The town itself is a stage of fairy-tale proportions. The Alcázar of Segovia, once home to the Kings of Castile, juts up from the rock like something Walt Disney copied but never quite understood. Not far away, the Royal Palace of La Granja de San Ildefonso sprawls in symmetrical elegance, clearly built by someone who felt Versailles could use some Spanish competition. And crowning the Plaza Mayor stands the Cathedral of Segovia, a Gothic masterpiece that shelters a relic said to be a thorn from the crown of Christ himself; a subtle reminder that even divine suffering is marketable if displayed tastefully.
Our next stop was the medieval town of Medina del Campo, home to the fortress of La Mota, a grim but beautiful brick castle that has dominated the skyline since Spain was still deciding who got to be the king. From there we drove through the Toro region, where wine is the local religion and the bodegas are its chapels. We arrived at one just as a storm barreled over the hills, the wind lashing us sideways as if to test our devotion. The tapas were excellent, the wine decent, but not quite worthy of smuggling through customs.
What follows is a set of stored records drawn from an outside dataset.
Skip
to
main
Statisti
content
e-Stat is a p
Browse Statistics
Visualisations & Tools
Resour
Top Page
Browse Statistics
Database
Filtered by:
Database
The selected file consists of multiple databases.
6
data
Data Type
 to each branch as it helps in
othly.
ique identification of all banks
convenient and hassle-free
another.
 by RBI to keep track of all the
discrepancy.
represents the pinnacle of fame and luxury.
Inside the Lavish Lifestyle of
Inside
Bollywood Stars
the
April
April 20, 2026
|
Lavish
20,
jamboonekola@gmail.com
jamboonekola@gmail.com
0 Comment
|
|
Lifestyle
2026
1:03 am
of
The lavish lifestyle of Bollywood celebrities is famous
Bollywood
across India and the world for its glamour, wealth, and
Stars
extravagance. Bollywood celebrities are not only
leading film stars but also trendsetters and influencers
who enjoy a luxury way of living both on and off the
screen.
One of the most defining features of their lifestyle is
Then came León, one of my favorite places on earth. Our guide, a poised Leonese woman named Camino (fitting, for a pilgrimage), had studied at Cambridge and spoke English with that soft European precision that makes you feel your own language is misbehaving. She led us first to Casa Botines, one of Antoni Gaudí’s earliest works, a castle-like structure he designed before his imagination went completely feral. It now serves as a museum, and Lisa, my sister and resident art aficionado, was in heaven.
From there, we followed the old Roman road to León’s Cathedral, whose stained glass alone could convert an atheist, at least until lunchtime and hot churros with chocolate. It is a near twin to Notre Dame de Paris, though mercifully less crowded and without the burning smell.
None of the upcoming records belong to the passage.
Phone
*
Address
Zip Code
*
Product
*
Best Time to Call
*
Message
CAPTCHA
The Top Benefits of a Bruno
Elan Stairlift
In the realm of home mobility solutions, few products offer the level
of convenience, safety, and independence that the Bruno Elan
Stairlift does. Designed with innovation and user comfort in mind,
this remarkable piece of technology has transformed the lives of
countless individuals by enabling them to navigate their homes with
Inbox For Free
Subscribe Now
But my heart belonged to the Basilica of San Isidoro, a 10th-century Romanesque treasure that holds the Royal Pantheon, final resting place of Spain’s early kings and queens, including my own ancestors, Queen Sancha of Castile and King Ferdinand I of León. Standing before their tombs was one of those rare collisions of faith and fact that make genealogy feel extra holy.
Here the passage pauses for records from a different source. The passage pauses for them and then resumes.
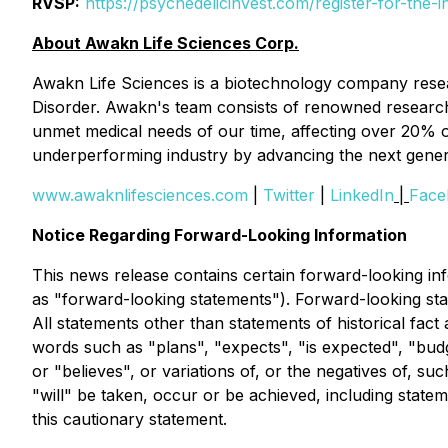
RVSP:
https://psychedelicinvest.com/register-for-the-i
About Awakn Life Sciences Corp.
Awakn Life Sciences is a biotechnology company resea
Disorder. Awakn's team consists of renowned research ex
unmet medical needs of our time, affecting over 20% o
underperforming industry by advancing the next generat
www.awaknlifesciences.com
|
Twitter
|
LinkedIn
|
Face
Notice Regarding Forward-Looking Information
This news release contains certain forward-looking info
as "forward-looking statements"). Forward-looking sta
All statements other than statements of historical fact
words such as "plans", "expects", "is expected", "budge
or "believes", or variations of, or the negatives of, s
"will" be taken, occur or be achieved, including statem
this cautionary statement.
Napoleon, as usual, ruined the moment, his troops had once camped inside the pantheon, looting relics and displacing the royal remains. For decades, no one could tell which bones belonged to which monarch. Eventually they identified Queen Sancha, which was enough for me. The rest, I decided, could remain anonymous nobles; I couldn’t read the inscriptions and we all end up as dust anyway.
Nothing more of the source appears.